>>>>>

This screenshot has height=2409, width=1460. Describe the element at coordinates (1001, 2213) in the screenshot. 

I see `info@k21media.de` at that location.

<<<<<
>>>>>

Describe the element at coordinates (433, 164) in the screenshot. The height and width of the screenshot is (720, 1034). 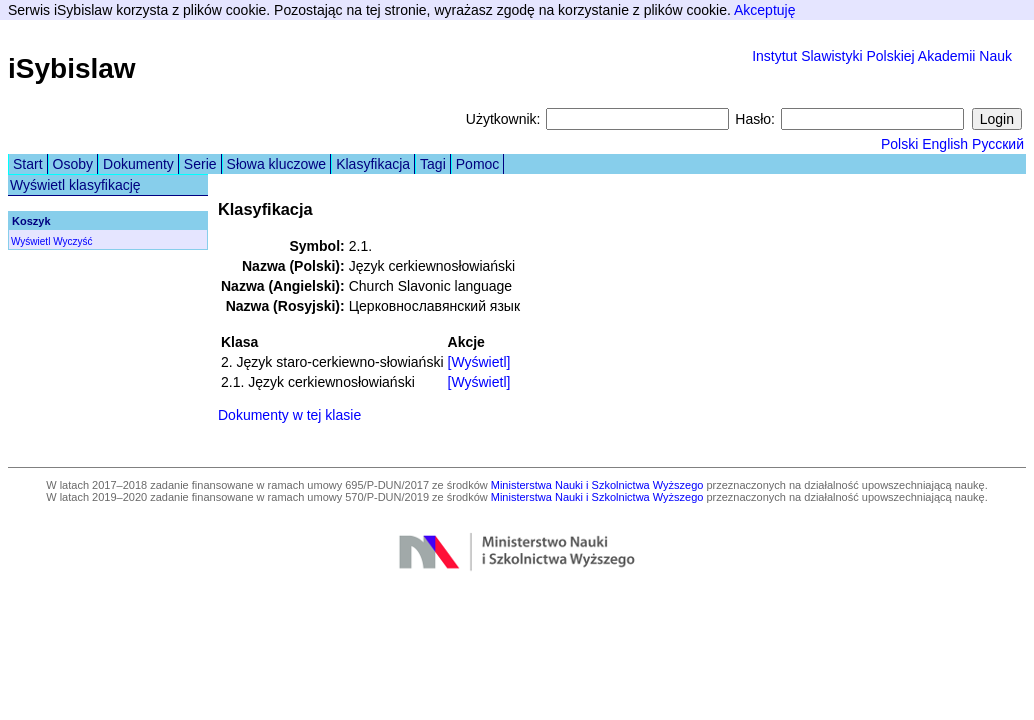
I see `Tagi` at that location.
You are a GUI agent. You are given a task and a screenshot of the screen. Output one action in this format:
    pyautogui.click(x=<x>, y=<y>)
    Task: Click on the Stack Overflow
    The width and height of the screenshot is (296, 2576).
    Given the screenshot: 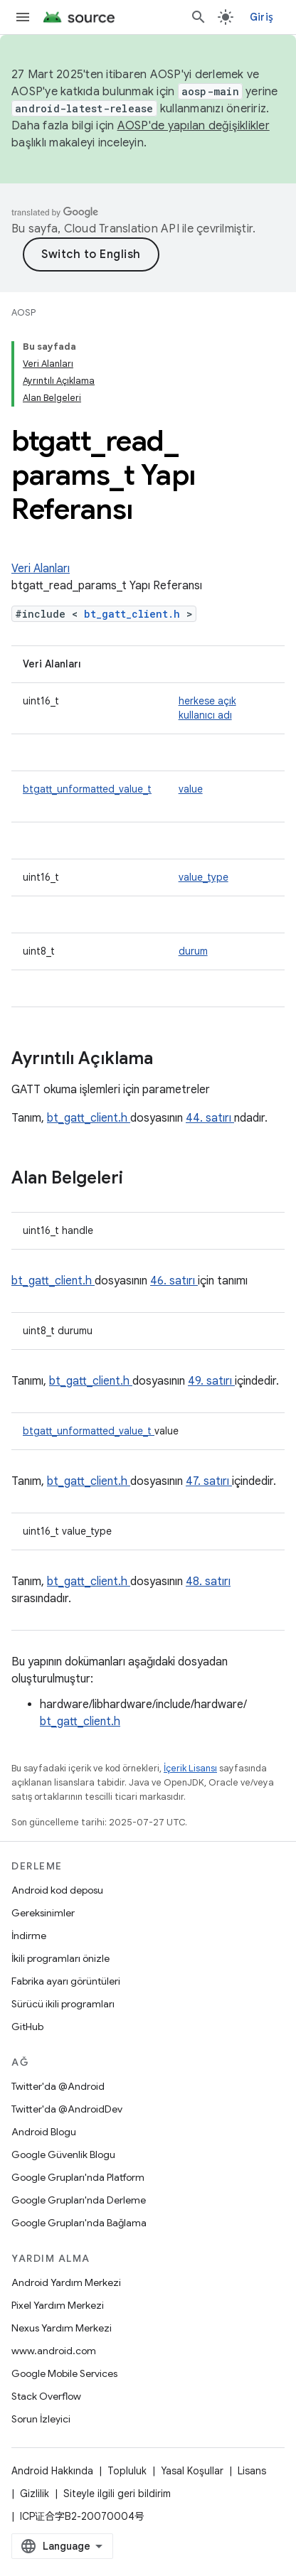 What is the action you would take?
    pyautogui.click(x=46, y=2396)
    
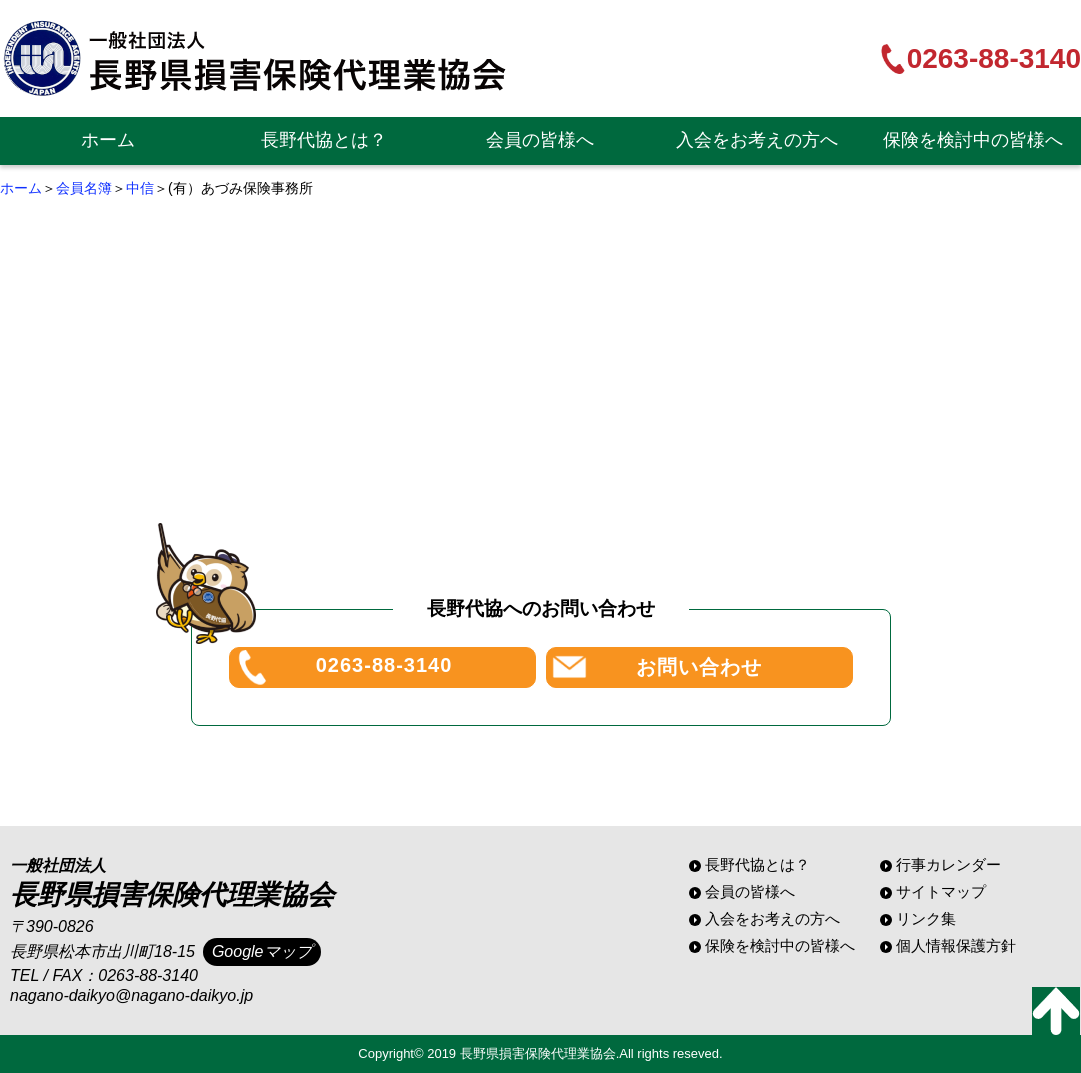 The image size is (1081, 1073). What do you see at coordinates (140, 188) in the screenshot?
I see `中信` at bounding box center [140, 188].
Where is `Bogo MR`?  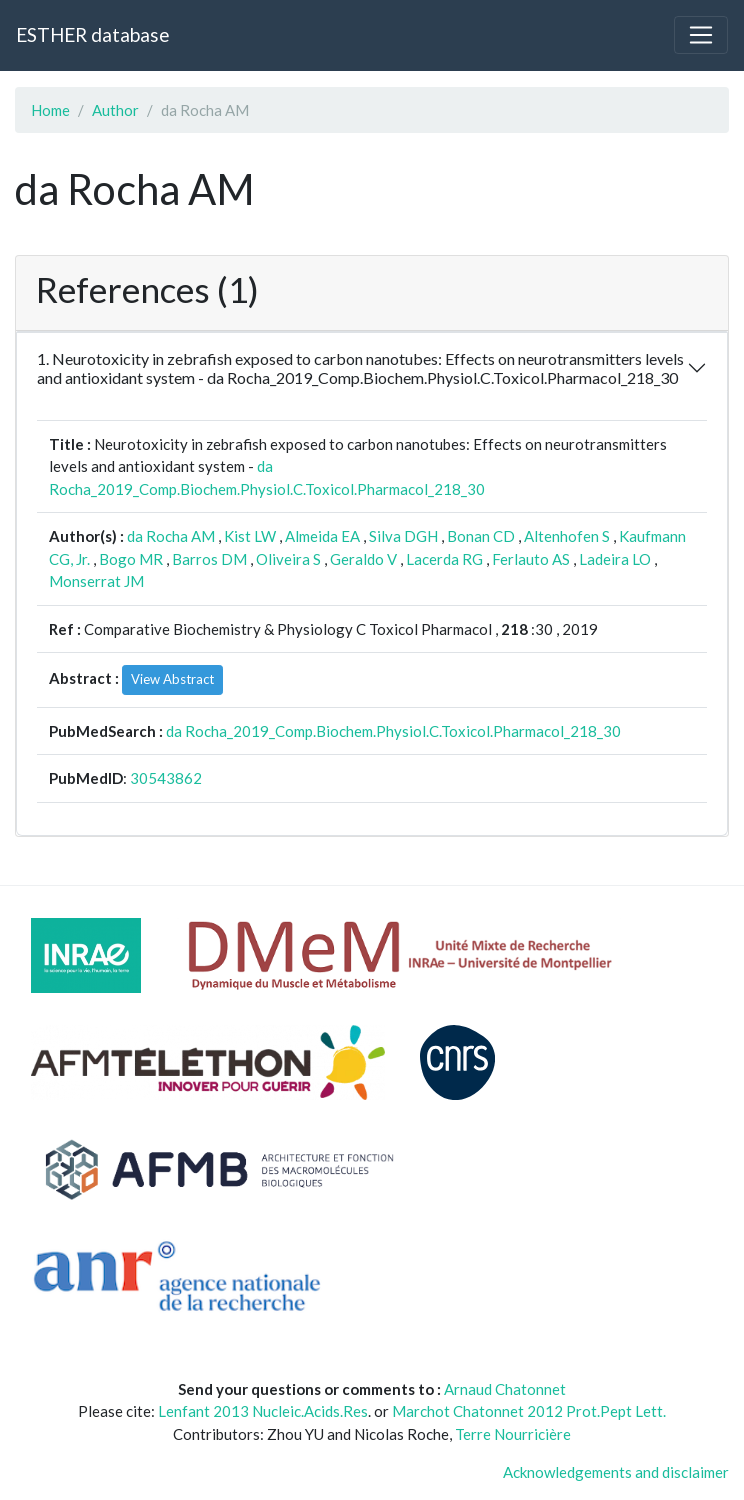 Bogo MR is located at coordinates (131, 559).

<<<<<
>>>>>

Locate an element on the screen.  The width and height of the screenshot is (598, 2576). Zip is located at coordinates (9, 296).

<<<<<

From the records above, retype only the lines starting at the line that contains "You are a GUI" and ending at the line that contains "The width and height of the screenshot is (296, 2576).", both included.

SOLUTION TO THIS PROBLEM:
You are a GUI agent. You are given a task and a screenshot of the screen. Output one action in this format:
    pyautogui.click(x=<x>, y=<y>)
    Task: Click on the Stack Overflow
    The width and height of the screenshot is (296, 2576).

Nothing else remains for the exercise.